While in France, the virus measleshas been on the rise for three years, due to an excessively low rate of vaccination coverage, the United States have just announced, in the review Jama Pediatrics, that this disease, along with rubella, has been officially wiped out from North America. The Center for Disease Control, which announced in 2011 that it was going to war against the measles and rubella viruses, therefore seems to have overcome these two contagious diseases for which there is a vaccine.
Diseases eliminated does not mean that they have completely disappeared and that there will no longer be a few cases reported sporadically. We speak of elimination of a disease when no chain transmission takes place for a year or more. This is therefore the case in the United States, where the incidence of measles has remained under one case per 1 million inhabitants and where the incidence of rubella has remained stable at one case per 10 million inhabitants since. ten years.
In France, a vaccine coverage rate of 95% would have to be achieved to eliminate the disease. Two injections of the “trivalent” measles-rubella-mumps (MMR) vaccine are necessary to be effectively protected, yet the two-dose vaccination rate is only 67% today in France.

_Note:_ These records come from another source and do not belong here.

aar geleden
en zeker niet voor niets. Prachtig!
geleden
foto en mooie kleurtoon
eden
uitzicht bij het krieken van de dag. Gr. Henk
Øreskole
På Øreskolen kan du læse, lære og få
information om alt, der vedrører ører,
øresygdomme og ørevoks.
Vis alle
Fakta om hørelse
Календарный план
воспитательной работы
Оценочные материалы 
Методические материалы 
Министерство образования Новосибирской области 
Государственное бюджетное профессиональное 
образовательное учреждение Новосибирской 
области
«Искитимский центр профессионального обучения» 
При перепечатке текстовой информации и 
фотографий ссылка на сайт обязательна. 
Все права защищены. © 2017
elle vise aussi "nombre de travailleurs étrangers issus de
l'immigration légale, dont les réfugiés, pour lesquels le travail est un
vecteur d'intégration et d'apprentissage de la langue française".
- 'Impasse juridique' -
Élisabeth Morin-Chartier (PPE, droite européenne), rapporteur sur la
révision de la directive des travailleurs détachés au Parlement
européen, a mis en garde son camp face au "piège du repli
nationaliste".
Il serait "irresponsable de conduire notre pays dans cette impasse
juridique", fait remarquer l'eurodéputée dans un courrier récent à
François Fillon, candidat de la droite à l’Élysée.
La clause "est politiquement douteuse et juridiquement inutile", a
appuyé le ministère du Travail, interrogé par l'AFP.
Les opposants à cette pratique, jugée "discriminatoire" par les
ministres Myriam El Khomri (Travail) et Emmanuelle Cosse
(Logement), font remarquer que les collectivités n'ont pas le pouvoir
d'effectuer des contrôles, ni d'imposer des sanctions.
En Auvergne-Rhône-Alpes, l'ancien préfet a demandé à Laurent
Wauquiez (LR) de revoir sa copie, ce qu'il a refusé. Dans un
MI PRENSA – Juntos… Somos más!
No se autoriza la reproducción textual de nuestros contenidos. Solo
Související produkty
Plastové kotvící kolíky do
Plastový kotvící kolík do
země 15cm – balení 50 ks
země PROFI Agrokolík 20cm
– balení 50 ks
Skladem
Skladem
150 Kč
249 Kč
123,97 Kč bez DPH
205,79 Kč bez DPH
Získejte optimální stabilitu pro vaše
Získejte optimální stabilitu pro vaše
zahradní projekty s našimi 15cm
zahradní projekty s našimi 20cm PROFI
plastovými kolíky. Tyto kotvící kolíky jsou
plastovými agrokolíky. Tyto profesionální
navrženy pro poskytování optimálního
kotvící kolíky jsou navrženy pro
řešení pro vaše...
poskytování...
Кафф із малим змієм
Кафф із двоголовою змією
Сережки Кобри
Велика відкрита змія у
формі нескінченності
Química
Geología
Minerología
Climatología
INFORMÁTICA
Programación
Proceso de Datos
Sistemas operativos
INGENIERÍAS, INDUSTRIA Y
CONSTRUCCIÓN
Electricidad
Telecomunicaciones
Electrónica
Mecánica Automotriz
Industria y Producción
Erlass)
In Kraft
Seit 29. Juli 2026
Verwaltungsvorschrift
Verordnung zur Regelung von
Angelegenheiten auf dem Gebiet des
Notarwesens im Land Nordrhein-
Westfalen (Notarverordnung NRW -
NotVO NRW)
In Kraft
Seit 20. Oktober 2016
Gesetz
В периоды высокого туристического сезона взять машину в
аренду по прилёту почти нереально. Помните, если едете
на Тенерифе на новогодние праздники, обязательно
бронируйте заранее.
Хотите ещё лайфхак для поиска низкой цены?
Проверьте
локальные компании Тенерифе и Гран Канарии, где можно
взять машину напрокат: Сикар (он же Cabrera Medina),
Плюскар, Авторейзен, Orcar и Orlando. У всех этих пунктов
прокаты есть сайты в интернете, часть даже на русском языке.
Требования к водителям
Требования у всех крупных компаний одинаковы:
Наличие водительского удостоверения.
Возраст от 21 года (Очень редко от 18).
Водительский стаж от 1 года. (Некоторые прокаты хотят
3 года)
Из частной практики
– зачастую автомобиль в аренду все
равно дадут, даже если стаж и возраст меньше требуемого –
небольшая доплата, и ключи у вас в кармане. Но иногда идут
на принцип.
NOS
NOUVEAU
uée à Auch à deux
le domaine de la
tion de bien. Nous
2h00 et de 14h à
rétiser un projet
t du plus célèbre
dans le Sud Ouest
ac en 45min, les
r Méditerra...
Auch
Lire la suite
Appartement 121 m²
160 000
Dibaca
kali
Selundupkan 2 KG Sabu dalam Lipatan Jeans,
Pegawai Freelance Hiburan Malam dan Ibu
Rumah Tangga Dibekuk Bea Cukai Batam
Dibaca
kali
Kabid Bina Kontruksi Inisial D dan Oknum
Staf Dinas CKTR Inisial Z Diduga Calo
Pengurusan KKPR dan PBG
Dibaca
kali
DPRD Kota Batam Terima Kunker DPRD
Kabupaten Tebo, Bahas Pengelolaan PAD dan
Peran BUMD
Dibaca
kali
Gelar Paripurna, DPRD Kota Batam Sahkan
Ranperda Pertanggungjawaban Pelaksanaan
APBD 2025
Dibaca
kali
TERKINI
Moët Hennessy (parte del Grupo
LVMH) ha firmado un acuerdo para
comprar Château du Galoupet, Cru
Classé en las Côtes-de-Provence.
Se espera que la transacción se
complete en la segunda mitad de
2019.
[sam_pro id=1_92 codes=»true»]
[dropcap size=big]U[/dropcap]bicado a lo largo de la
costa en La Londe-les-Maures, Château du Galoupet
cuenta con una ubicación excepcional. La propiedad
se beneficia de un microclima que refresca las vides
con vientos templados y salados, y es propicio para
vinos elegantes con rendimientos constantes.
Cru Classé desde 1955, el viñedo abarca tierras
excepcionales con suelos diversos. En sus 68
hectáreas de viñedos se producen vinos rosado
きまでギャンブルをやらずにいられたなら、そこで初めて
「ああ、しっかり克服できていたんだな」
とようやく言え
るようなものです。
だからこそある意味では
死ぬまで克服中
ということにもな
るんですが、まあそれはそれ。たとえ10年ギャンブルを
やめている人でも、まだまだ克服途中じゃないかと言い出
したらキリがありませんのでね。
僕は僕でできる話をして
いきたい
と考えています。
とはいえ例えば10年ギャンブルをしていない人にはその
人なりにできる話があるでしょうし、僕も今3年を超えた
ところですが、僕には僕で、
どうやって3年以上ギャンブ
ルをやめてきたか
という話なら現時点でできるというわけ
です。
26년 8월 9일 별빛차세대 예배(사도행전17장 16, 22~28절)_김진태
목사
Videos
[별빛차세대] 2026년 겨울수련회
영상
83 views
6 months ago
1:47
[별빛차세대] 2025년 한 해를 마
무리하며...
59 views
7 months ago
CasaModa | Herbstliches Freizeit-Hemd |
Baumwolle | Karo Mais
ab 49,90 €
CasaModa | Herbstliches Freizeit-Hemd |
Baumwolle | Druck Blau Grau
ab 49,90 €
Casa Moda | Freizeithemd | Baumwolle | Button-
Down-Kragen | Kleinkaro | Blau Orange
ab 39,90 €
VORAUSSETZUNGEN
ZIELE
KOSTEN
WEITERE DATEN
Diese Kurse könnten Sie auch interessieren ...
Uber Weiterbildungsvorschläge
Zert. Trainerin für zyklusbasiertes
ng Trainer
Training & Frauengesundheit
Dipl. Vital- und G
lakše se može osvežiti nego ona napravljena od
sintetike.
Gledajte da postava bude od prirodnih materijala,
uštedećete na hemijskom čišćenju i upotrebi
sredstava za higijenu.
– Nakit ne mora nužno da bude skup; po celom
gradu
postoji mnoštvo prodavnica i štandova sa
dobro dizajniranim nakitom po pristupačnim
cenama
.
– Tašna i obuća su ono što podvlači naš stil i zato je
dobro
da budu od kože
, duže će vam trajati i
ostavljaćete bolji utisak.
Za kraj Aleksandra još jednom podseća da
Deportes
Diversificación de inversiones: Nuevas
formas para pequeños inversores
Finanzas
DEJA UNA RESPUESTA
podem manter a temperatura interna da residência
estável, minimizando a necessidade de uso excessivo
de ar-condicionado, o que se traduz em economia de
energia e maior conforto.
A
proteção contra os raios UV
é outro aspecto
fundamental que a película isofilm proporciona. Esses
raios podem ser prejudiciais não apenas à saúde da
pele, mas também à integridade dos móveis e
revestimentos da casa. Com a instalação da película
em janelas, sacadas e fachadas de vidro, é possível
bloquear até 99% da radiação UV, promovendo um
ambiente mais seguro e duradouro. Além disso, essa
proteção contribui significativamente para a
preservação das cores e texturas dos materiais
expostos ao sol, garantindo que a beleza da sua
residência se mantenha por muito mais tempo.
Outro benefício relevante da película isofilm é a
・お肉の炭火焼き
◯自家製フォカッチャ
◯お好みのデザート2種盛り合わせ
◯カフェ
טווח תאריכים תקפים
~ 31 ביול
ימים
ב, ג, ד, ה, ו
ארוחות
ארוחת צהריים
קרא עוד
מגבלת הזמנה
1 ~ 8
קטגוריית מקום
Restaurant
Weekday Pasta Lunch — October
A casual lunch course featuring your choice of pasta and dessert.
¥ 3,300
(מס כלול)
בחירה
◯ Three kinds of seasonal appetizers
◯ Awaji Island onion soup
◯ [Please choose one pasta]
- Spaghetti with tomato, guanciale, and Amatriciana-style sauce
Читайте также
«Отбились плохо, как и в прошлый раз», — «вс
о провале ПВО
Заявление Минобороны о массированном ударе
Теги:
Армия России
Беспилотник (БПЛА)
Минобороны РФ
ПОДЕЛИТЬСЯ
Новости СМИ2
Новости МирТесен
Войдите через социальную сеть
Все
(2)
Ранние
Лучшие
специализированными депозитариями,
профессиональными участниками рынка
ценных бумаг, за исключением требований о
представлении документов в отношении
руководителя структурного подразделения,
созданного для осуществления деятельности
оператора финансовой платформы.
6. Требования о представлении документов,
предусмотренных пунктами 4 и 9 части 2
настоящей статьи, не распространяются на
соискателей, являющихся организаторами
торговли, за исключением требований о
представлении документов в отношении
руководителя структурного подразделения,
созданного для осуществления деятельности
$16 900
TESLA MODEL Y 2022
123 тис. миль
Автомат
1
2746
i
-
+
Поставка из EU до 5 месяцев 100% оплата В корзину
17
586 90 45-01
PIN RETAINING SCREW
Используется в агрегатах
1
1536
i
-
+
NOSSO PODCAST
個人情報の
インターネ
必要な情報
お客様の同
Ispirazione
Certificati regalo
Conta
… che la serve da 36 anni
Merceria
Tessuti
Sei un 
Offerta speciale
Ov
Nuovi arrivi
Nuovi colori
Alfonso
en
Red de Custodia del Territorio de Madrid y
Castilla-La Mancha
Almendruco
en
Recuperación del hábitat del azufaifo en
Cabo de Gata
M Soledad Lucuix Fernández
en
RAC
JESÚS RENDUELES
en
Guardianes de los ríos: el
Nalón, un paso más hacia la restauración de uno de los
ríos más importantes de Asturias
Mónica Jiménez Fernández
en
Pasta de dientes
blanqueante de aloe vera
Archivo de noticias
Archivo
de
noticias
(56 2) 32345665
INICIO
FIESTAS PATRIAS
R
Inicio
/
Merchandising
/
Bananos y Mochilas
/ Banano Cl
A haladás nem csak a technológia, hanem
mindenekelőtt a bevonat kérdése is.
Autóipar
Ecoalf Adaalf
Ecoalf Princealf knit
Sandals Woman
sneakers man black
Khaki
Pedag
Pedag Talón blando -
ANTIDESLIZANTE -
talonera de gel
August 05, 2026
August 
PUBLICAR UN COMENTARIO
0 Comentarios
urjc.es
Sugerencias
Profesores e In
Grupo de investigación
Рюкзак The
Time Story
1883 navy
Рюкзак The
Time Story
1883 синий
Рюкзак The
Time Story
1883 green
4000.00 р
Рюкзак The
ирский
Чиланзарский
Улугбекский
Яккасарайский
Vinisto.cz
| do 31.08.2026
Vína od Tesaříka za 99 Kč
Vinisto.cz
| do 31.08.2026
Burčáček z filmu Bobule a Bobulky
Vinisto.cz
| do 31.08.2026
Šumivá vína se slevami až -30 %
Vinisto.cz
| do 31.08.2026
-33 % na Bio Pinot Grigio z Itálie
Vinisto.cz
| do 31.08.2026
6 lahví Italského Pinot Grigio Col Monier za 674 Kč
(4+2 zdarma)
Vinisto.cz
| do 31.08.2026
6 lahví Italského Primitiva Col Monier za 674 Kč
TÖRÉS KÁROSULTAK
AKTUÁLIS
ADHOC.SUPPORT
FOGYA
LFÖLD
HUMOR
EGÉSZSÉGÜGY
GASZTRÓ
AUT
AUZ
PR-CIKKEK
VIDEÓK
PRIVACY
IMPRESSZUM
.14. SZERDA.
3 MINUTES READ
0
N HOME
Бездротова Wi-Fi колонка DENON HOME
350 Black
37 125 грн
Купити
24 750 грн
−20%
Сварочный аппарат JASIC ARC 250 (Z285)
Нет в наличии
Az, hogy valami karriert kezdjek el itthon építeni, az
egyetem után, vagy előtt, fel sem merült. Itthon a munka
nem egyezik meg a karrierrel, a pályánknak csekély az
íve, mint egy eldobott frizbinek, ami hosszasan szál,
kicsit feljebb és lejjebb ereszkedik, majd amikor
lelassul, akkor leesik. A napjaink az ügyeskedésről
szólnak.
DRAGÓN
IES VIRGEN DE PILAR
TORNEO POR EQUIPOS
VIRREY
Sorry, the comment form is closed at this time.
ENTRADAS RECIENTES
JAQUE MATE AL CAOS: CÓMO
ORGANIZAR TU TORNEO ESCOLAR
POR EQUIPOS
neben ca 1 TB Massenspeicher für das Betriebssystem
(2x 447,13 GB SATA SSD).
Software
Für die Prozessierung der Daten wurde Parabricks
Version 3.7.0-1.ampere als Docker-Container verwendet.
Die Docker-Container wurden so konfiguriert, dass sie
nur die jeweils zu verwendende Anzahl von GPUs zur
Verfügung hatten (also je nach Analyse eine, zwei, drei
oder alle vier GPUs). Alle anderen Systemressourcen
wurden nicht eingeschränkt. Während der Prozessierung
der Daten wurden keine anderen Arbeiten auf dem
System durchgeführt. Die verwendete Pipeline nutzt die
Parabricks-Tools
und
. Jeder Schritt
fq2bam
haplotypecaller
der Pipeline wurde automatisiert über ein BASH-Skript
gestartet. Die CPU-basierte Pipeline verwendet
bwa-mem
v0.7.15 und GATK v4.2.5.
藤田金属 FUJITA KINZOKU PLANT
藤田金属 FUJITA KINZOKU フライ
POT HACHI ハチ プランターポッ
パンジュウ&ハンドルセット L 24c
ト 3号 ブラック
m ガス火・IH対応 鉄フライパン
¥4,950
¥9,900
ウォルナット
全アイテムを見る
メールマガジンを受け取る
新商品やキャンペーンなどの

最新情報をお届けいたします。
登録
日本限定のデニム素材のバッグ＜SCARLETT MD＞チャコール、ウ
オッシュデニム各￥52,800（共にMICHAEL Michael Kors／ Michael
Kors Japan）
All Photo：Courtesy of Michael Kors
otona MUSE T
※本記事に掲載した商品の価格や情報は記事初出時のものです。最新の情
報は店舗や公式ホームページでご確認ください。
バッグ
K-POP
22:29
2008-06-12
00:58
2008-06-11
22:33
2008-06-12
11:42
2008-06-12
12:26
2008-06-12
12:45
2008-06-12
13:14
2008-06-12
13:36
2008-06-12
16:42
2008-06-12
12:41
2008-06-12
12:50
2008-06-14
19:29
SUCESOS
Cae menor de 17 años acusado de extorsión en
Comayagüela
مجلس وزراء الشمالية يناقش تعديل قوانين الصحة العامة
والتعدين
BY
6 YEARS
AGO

This free vaccine (it is 100% covered by Health Insurance) is administered to toddlers according to the following vaccination schedule: one dose at 12 months and a second dose between 16 and 18 months. But to stop active transmission of the virus, all people born since 1980 who have not been vaccinated or who have only received a single dose of the vaccine (and who have never had measles) should have a catch-up vaccination. However, this is far from being the case, because the disease is not frightening, unlike vaccines.